Mothers who suffer poor oral health are likely to have children with poor oral health in adulthood, according to results from a 27-year research project.
A study of over a thousand children born in New Zealand in 1972 and 1973 assessed oral health at age five and again at age 32 and compared those findings with the self-rated oral health of their mothers measured in 1978. Analysis indicated that 45.1 per cent of the subjects whose mothers rated their oral health as 'very poor' also had severe tooth decay as adults.
The findings strengthen the notion from previous research that adult oral health is affected by a combination of genetic and environmental factors.
Chief Executive of the British Dental Health Foundation, Dr Nigel Carter, said: "These findings represent important confirmation of a trend that has long been recognised.

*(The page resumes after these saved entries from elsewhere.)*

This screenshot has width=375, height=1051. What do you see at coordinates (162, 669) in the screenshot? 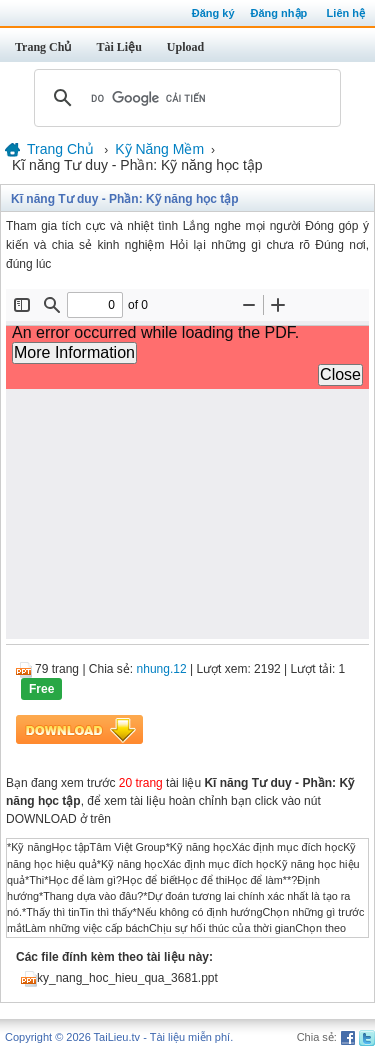 I see `nhung.12` at bounding box center [162, 669].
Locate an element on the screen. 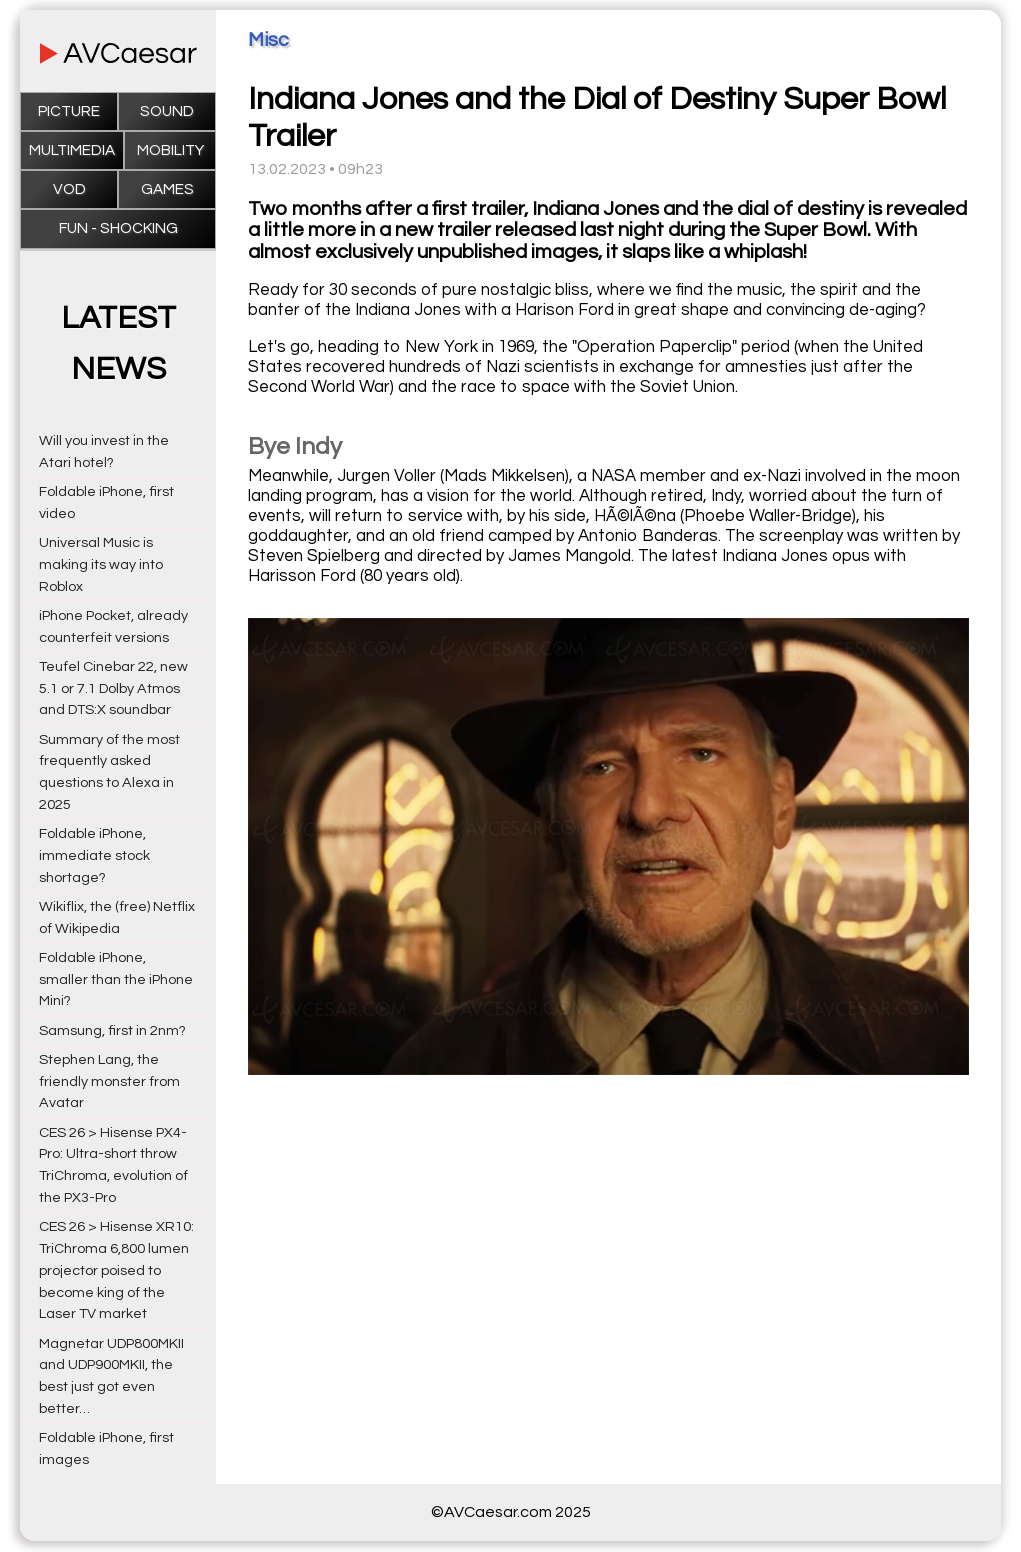 This screenshot has width=1021, height=1552. Multimedia is located at coordinates (72, 150).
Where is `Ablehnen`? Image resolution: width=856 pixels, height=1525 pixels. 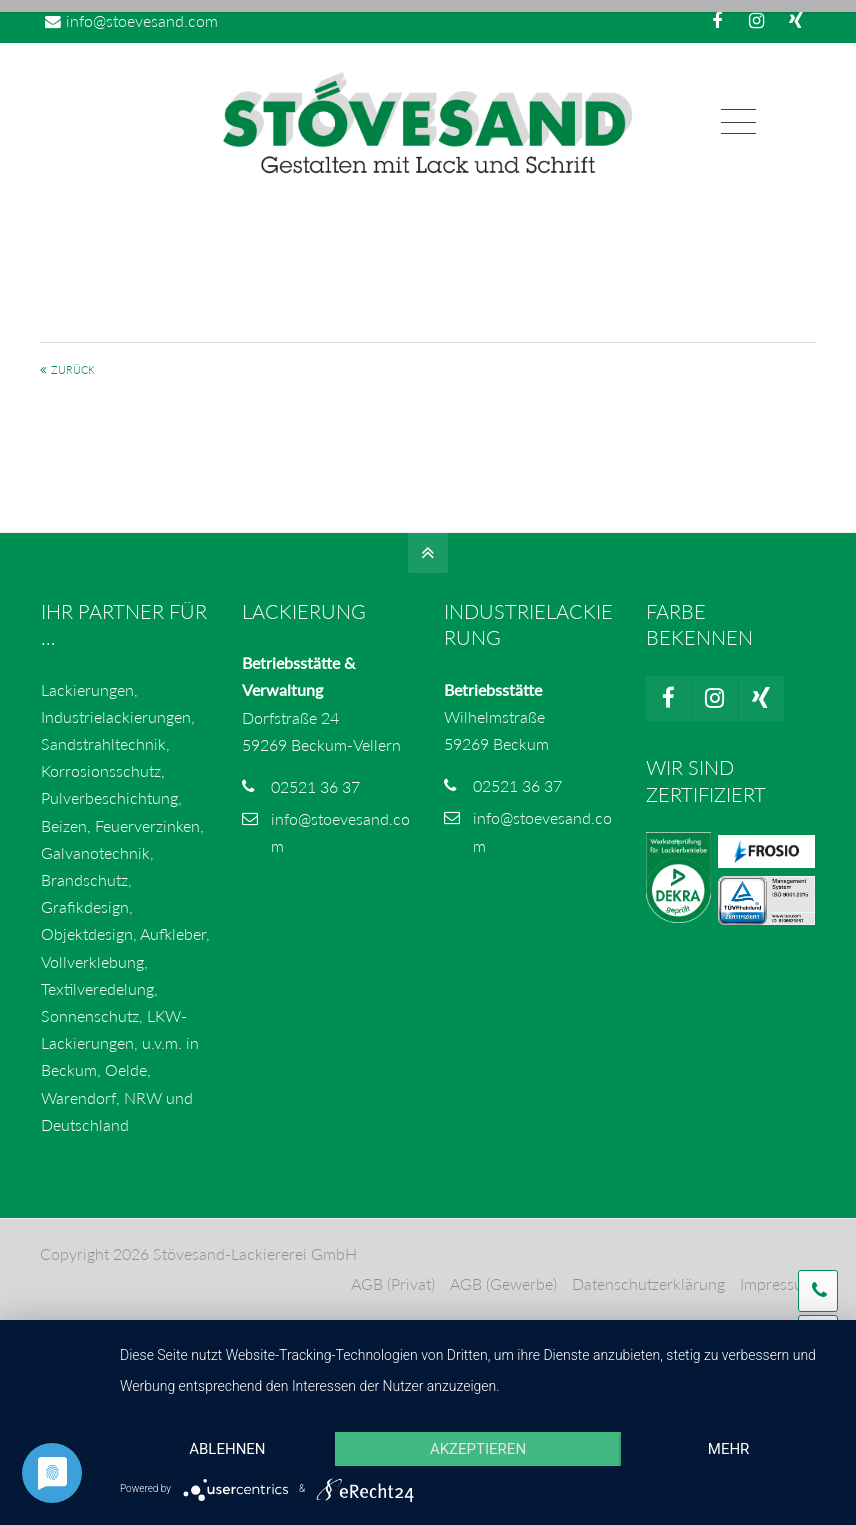 Ablehnen is located at coordinates (227, 1449).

Work by Per Axelsson in Sweden in the 1970s clearly demonstrated that a child's likelihood of decay was determined by the amount of bacteria in the mother's mouth and that this was passed from mother to child.

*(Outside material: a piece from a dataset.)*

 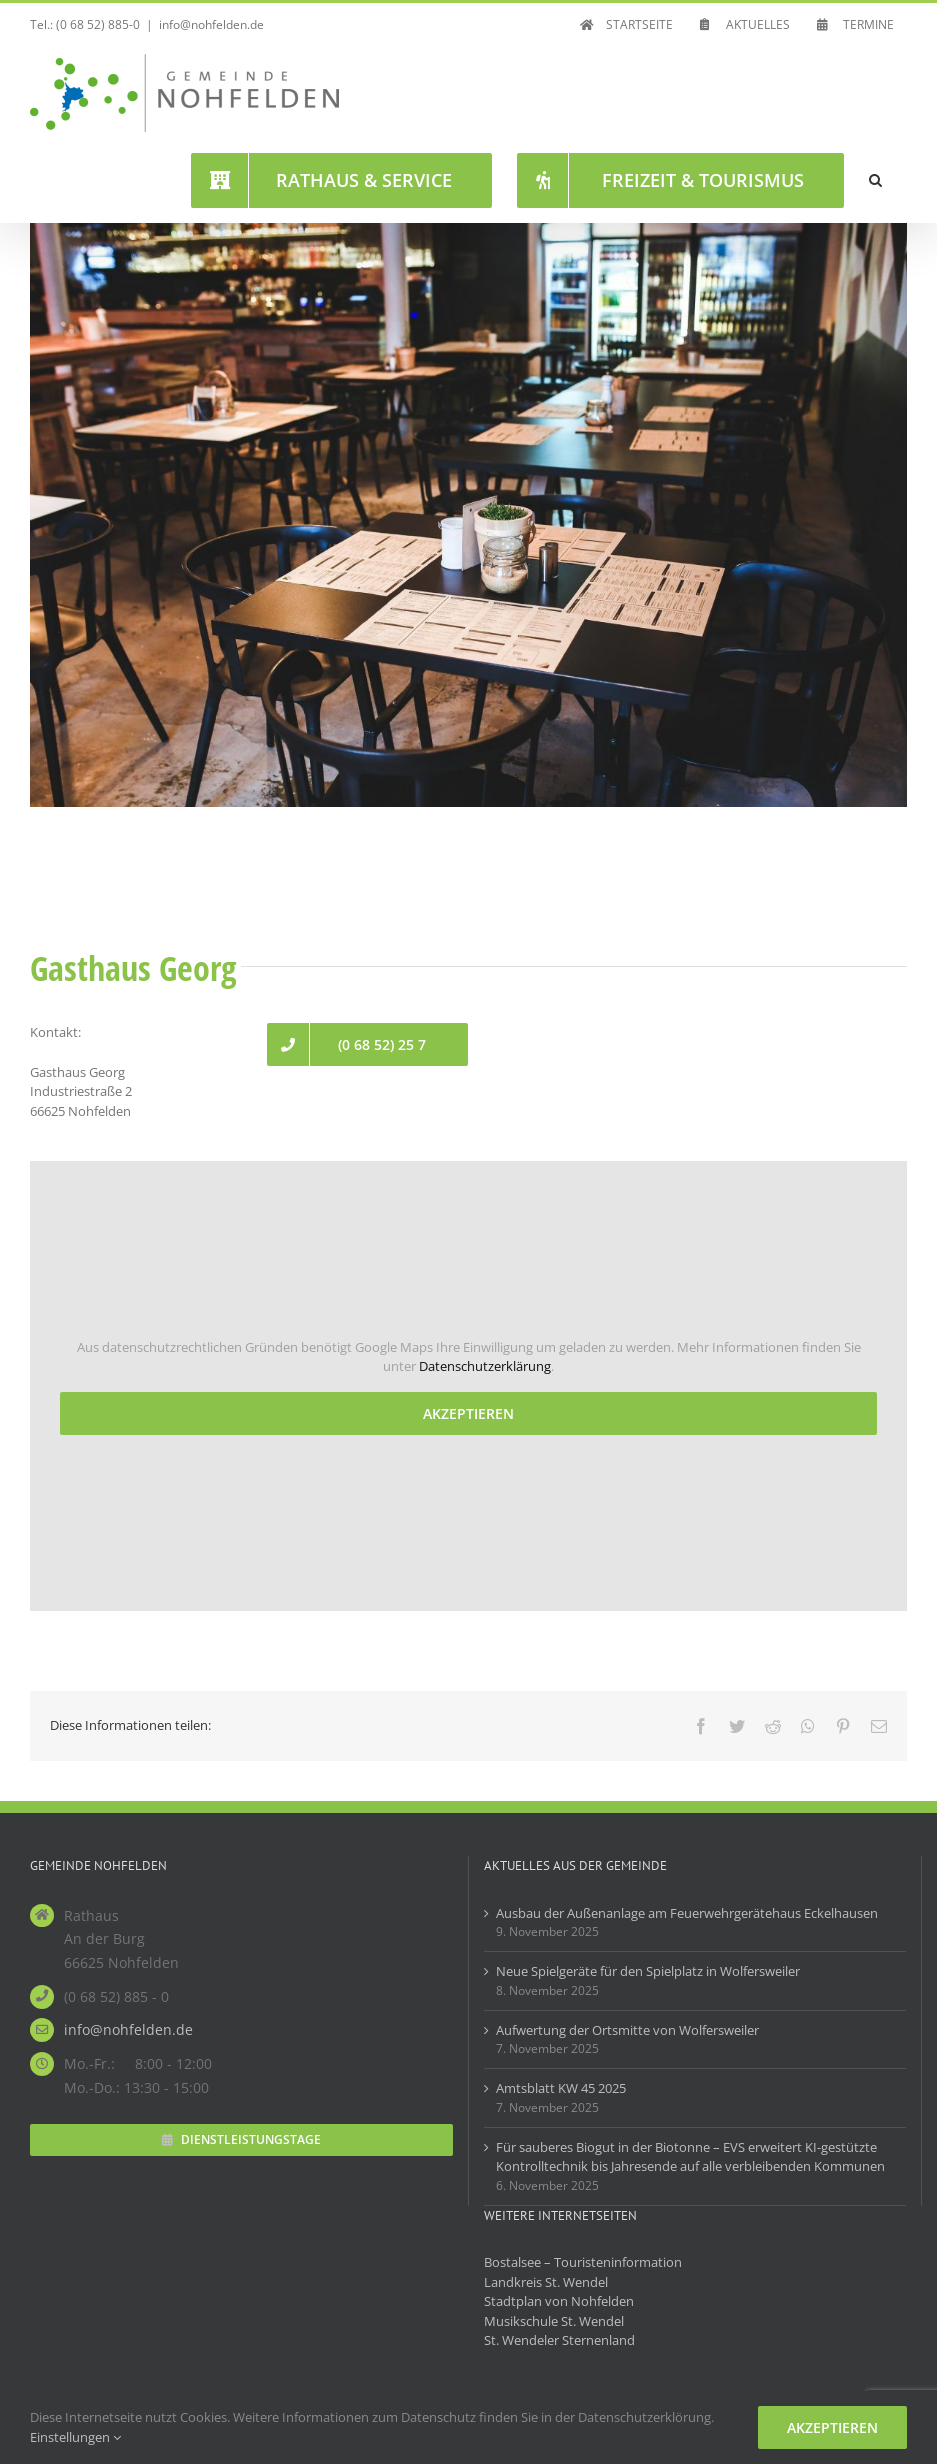 I want to click on Bostalsee – Touristeninformation, so click(x=583, y=2262).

"If further findings into oral health risks transmitting from one generation to the next can be substantiated, then we must target parents to educate their children in the hope they can better their own oral health and pass the message on to future generations."
Children's oral health has been constantly improving, with just less than one in three (31 per cent) of five-year-old children showing obvious dental decay and two thirds (66.6 per cent) of children aged 12 found to be free of visible dental decay. The new research suggests that identifying at-risk children from their mother's self-rated oral health could present a means of further reducing decay levels.
Dr Carter said: "The responsibility to improve oral health lies with each and every one of us. Poor dental health is constantly being linked with a variety of diseases, while many people still are not registered with a dentist.
"If we can reach out to these people and encourage them to follow the Foundation's three key messages, of brushing twice a day with a fluoride toothpaste, cutting down how often you have sugary foods and drinks and visiting the dentist regularly there is no reason the oral health of the nation and future generations cannot improve even more."